Brian Cox supports the decision to have his ‘Succession’ character killed off but thinks it should have happened later.
Brian Cox thinks he was killed off “too early” on ‘Succession’.
The 78-year-old actor didn’t mind his alter ego, patriarch Logan Roy didn’t live to see out the entire four season run of the media drama but he wishes he’d clung on for longer than the first three episodes of the final season.
Speaking at the Oxford Union, he praised the show’s ending and said: “My only caveat to that, though I think I was happy to be killed off, I thought it was one episode too early because then you had more of those boring kids”.
Brian thinks creator Jesse Armstrong did the right thing in understanding that “clearly less is better than more”, and ended the programme before it outstayed its welcome.

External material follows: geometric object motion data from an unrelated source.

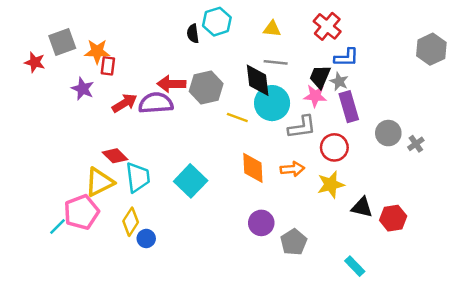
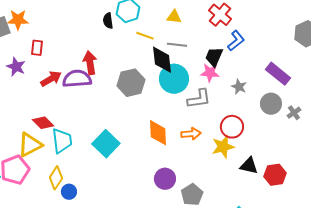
orange star: (97, 52) -> (18, 20), moved
blue L-shape: (346, 58) -> (236, 41), turned -40
gray star: (339, 81) -> (239, 87), moved
red arrow: (171, 84) -> (90, 63), turned 80
gray hexagon: (206, 87) -> (131, 83), moved
purple rectangle: (349, 107) -> (278, 74), moved, turned -35
yellow line: (237, 117) -> (145, 36), moved
red circle: (334, 147) -> (232, 127), moved

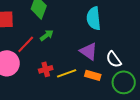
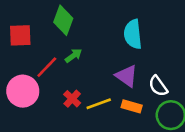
red cross: (46, 69) -> (72, 99), turned -32

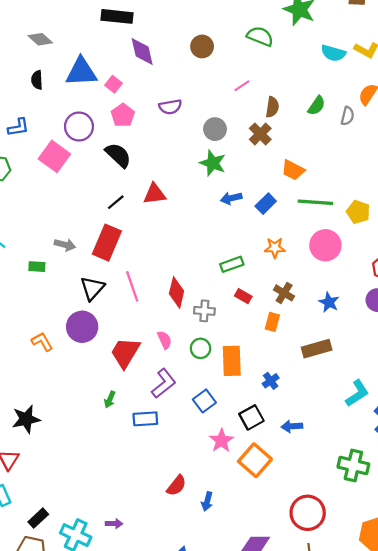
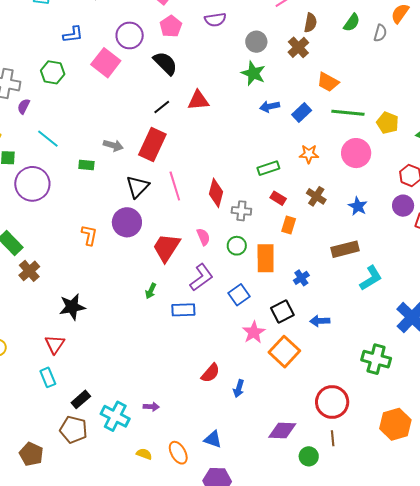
orange rectangle: (272, 322) -> (289, 225), moved
orange L-shape: (42, 342) -> (89, 235), turned 40
cyan L-shape: (357, 393) -> (371, 278), moved

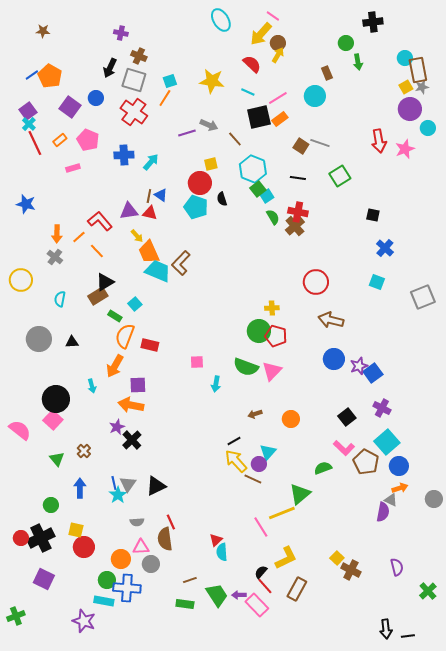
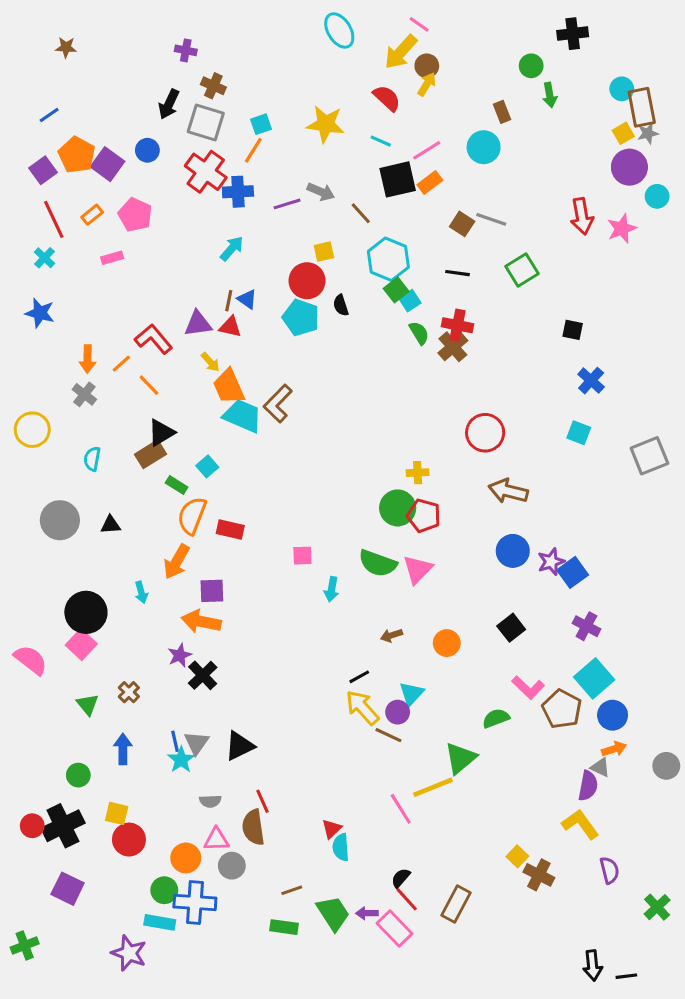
orange pentagon: (50, 76) -> (77, 155), moved
cyan cross: (29, 124) -> (45, 258), moved
blue cross: (124, 155) -> (238, 192), moved
black square: (347, 417) -> (511, 628), moved
yellow L-shape: (286, 558) -> (580, 824), moved, turned -100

The veteran actor was a particular fan of the work of his co-star Kieran Culkin, who played his son Roman Roy for having maintained “that child actors’ enthusiasm, that child actors’ joy” over the years.
He added: “It would be terrible to curtail that…
“The first series he would freak out if he had three alts (alternative lines), by the last series he was doing five pages of alts… it was wonderful to watch.”
Meanwhile, after president-elect Donald Trump recently voiced his plan to appoint actors and supporters Jon Voight, Sylvester Stallone and Mel Gibson as “Hollywood ambassadors”, Brian criticised the decision.
He branded Stallone a “f****** idiot” and dismissed Voight as “right of Attila the Hun” and bemoaned the Trump administration as being a representation of a “fierce patriarchy”.
He added: “Personally [I] long for a matriarchy because the patriarchy just doesn’t work and hasn’t worked for years”.
And of the ‘Apprentice’ star’s return to office, he said: “If that man does become President it means a lot of Americans are in a very bad way”.
Despite Logan being killed off in ‘Succession’, Brian recently refused to rule out reprising the role for a ‘Succession’ movie if the script was good enough.
He told Variety: “We’ll see. If it’s good enough and Jesse Armstrong wants to do it, I might do it.”